I know that achieving round-robin behaviour in a topic exchange can be tricky or impossible so my question in fact is if there is anything I can make out of RabbitMQ or look away to other message queues that support that.
Here's a detailed explanation of my application requirements:
There will be one producer, let's call it P
There (potentially) will be thousands of consumers, let's call them Cn
Each consumer can "subscribe" to 1 or more topic exchange and multiple consumers can be subscribed to the same topic
Every message published into the topic should be consumed by only ONE consumer
Use case #1
Assume:
Topics
foo.bar
foo.baz
Consumers
Consumer C1 is subscribed to topic #
Consumer C2 is subscribed to topic foo.*
Consumer C3 is subscribed to topic *.bar
Producer P publishes the following messages:
publish foo.qux: C1 and C2 can potentially consume this message but only one receives it
publish foo.bar: C1, C2 and C3 can potentially consume this message but only one receives it
Note
Unfortunately I can't have a separate queue for each "topic" therefore using the Direct Exchange doesn't work since the number of topic combinations can be huge (tens of thousands)

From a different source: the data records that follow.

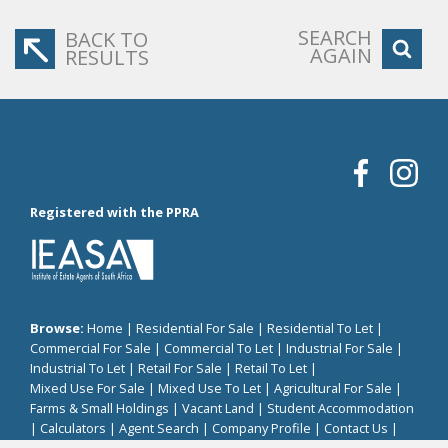
SEARCH
BACK TO
AGAIN
RESULTS
Registered with the PPRA
Browse:
Home
|
Residential For Sale
|
Residential To Let
|
Commercial For Sale
|
Commercial To Let
|
Industrial For Sale
|
Industrial To Let
|
Retail For Sale
|
Retail To Let
|
Mixed Use For Sale
|
Mixed Use To Let
|
Agricultural For Sale
|
Farms & Small Holdings
|
Vacant Land
|
Student Accommodation
|
Calculators
|
Agent Search
|
Company Profile
|
Contact Us
|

From what I've read, there is no out-of-the box solution with RabbitMQ. Does anybody know a workaround or there's another message queue solution that would support this, ex. Kafka, Kinesis etc.
Thank you
There appears to be a conflation of the role of the exchange, which is to route messages, and the queue, which is to provide a holding place for messages waiting to be processed. Funneling messages into one or more queues is the job of the exchange, while funneling messages from the queue into multiple consumers is the job of the queue. Round robin only comes into play for the latter.
Fundamentally, a topic exchange operates by duplicating messages, one for each queue matching the topic published with the message. Therefore, any expectation of round-robin behavior would be a mistake, as it goes against the very definition of the topic exchange.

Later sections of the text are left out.